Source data

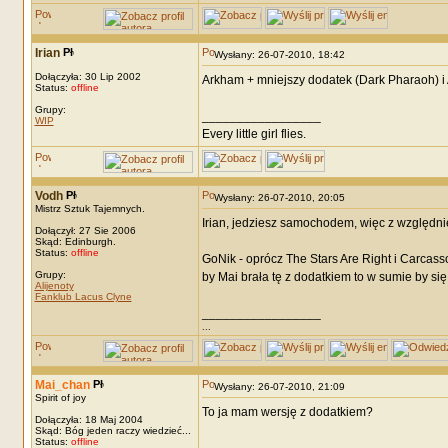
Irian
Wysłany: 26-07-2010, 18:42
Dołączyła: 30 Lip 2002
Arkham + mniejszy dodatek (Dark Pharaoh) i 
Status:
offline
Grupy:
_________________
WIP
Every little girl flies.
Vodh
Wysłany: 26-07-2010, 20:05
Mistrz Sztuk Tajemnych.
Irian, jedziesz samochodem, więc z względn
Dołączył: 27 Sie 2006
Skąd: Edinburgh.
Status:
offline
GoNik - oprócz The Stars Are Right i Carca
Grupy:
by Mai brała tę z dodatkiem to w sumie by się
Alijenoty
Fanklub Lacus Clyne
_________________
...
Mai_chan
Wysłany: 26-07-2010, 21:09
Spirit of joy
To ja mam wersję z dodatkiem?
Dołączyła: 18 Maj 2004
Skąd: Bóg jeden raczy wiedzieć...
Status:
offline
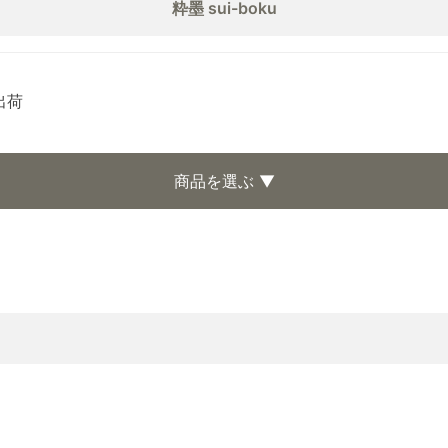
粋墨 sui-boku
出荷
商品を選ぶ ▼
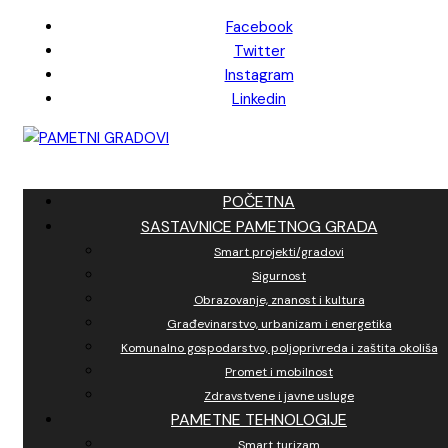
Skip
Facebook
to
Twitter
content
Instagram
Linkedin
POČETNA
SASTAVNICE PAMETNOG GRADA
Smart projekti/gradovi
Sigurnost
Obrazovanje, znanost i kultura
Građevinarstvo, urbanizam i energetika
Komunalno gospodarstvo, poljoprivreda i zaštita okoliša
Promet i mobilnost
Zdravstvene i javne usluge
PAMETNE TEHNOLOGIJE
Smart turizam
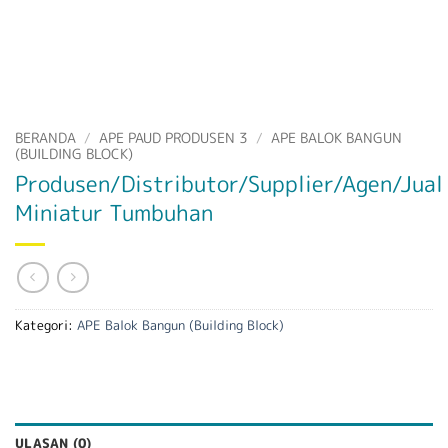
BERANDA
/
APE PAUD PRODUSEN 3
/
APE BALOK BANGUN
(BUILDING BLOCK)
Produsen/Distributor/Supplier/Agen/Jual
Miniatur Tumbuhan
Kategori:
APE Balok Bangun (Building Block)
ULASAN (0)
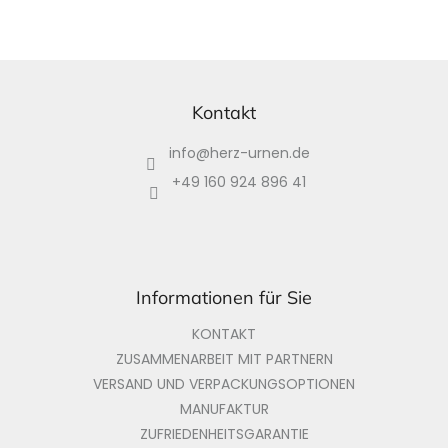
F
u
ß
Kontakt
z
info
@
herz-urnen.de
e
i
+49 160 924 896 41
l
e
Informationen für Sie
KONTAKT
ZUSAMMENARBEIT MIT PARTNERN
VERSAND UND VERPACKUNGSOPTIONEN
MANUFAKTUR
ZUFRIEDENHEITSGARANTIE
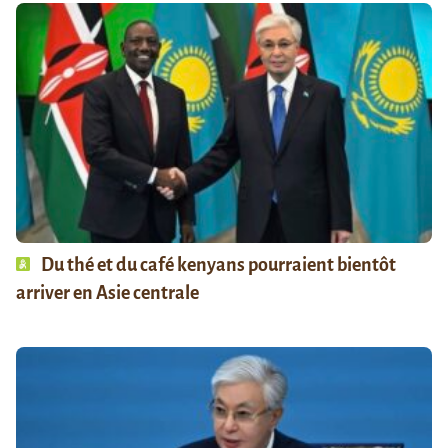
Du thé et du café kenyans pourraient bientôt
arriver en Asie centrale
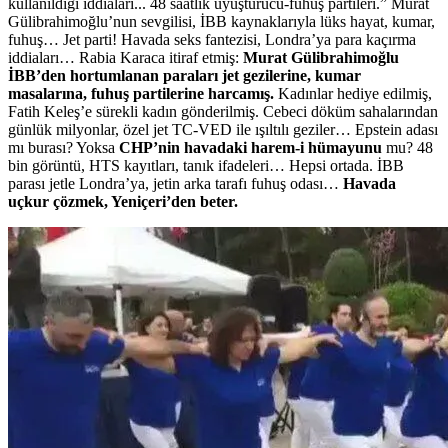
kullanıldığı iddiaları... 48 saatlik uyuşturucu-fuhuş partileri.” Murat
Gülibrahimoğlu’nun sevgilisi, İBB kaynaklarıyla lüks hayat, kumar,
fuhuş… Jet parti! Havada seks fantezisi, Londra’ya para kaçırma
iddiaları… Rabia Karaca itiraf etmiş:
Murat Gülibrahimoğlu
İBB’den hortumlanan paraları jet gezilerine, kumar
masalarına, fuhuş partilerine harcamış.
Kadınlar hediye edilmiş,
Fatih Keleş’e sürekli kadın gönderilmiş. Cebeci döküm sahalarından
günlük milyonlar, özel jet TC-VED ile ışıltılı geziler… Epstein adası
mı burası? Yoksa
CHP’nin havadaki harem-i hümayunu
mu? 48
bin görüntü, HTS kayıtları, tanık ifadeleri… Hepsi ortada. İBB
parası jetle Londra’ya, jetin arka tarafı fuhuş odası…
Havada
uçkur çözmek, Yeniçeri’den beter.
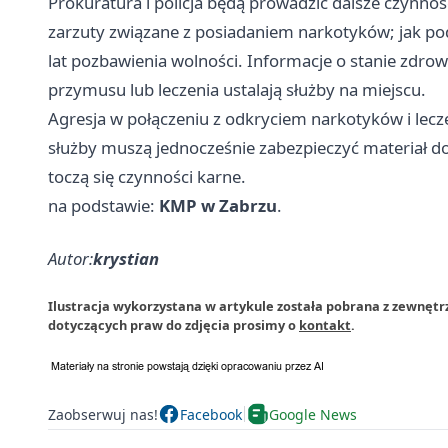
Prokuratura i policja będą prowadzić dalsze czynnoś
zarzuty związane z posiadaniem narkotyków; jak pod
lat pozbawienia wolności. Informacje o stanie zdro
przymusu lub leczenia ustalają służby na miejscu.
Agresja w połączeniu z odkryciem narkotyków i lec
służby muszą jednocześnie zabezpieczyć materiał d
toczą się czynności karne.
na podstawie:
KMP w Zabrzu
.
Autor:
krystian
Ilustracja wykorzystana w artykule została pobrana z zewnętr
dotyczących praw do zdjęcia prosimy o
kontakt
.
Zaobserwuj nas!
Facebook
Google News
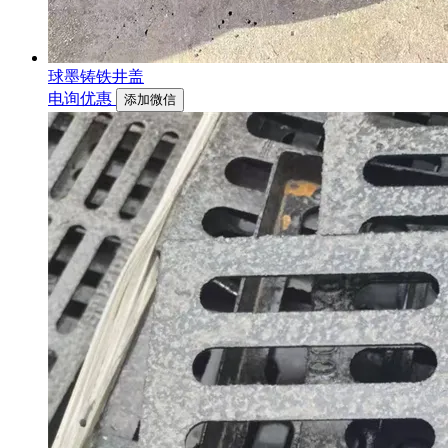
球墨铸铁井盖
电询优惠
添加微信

---

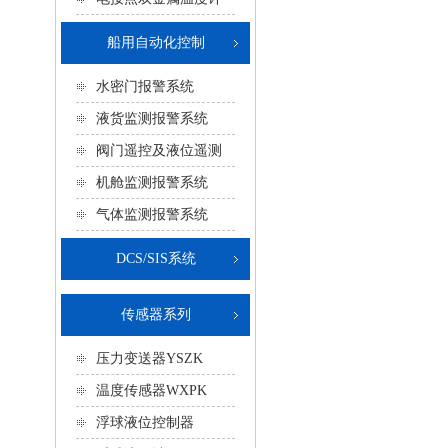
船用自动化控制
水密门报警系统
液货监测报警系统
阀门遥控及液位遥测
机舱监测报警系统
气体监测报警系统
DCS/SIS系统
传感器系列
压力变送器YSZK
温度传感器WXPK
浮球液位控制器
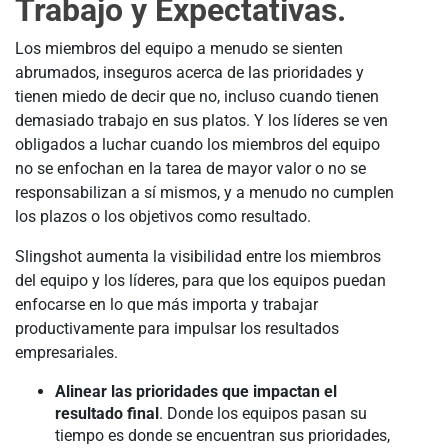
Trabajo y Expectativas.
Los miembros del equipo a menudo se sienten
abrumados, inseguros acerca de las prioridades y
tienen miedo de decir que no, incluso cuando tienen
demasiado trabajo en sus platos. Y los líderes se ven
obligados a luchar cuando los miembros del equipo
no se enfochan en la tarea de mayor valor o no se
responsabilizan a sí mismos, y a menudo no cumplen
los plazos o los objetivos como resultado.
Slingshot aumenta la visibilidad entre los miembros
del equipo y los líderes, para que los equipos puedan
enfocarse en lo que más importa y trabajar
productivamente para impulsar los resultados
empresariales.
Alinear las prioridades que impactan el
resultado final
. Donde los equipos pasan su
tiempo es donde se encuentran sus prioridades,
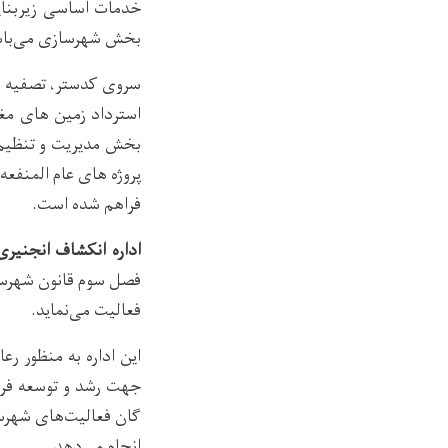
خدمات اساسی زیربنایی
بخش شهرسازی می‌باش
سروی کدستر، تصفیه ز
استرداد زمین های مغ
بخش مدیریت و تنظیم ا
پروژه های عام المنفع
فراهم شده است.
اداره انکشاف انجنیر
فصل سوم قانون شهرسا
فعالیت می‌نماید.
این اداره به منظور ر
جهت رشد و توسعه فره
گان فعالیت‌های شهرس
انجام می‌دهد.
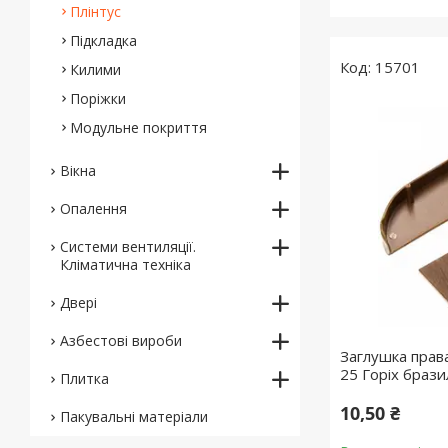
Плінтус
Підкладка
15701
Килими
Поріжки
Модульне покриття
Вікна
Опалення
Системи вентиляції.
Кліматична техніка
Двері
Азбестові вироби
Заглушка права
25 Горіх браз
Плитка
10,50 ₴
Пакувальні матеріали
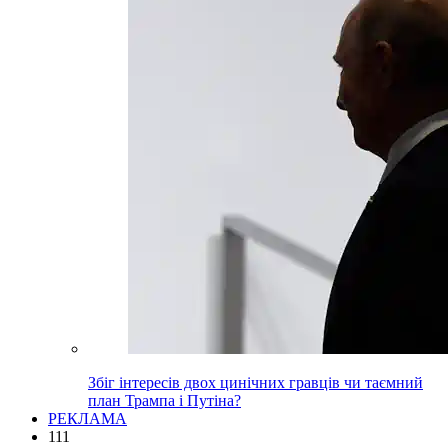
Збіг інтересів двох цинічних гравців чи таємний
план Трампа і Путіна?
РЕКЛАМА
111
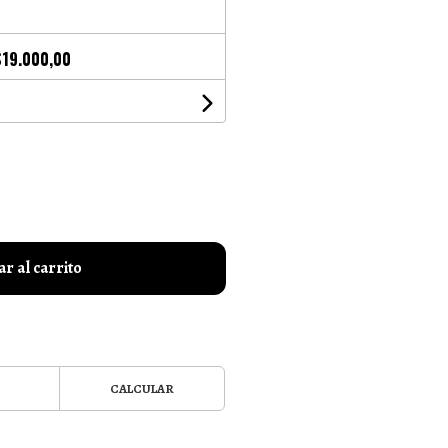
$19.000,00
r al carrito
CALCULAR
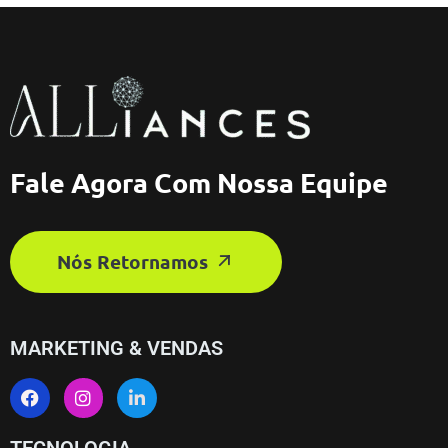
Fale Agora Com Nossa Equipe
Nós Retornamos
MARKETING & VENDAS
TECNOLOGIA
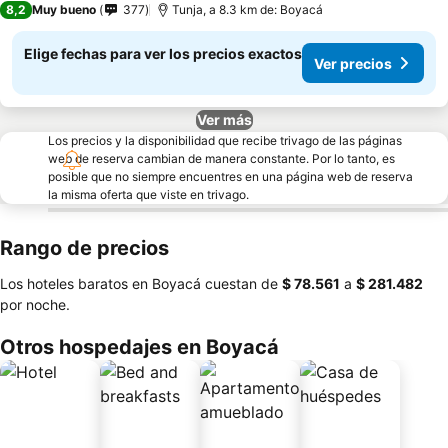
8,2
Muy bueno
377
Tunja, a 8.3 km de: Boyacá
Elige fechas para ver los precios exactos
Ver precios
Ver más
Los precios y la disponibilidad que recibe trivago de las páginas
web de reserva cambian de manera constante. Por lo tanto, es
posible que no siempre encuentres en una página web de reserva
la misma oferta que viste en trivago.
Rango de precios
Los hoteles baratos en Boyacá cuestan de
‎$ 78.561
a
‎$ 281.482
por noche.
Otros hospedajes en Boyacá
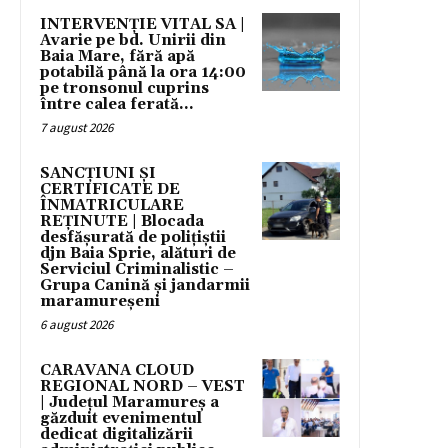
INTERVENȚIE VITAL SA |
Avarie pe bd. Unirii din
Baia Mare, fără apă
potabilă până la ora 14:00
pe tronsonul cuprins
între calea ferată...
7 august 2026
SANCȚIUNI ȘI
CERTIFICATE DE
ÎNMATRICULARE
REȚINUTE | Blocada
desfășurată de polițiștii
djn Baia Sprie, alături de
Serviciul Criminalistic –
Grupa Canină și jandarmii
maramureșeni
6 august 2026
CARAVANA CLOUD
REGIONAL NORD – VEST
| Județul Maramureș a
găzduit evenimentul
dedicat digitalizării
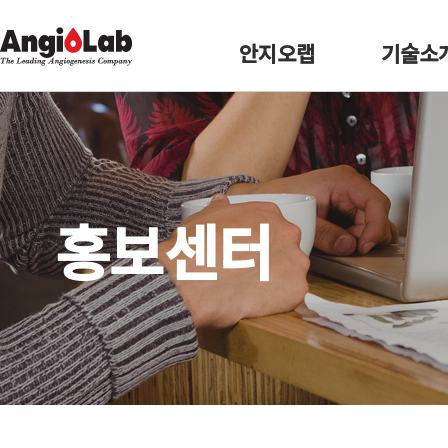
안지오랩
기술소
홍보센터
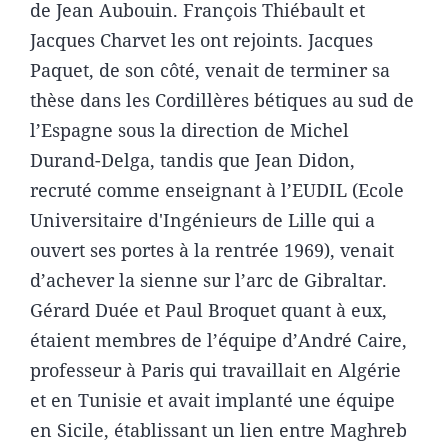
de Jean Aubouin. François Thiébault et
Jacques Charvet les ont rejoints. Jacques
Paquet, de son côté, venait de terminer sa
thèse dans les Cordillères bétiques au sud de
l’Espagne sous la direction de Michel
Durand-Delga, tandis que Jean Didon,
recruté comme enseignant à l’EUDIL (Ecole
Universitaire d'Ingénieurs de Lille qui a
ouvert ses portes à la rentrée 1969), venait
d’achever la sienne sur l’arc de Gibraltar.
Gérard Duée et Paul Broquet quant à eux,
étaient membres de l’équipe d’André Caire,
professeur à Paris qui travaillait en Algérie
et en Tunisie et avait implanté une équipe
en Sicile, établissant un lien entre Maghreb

TASK DESCRIPTION >>
Report each line above containing the string "Smart".

ANSWER SPACE >>
Smart projekti/gradovi
Smart turizam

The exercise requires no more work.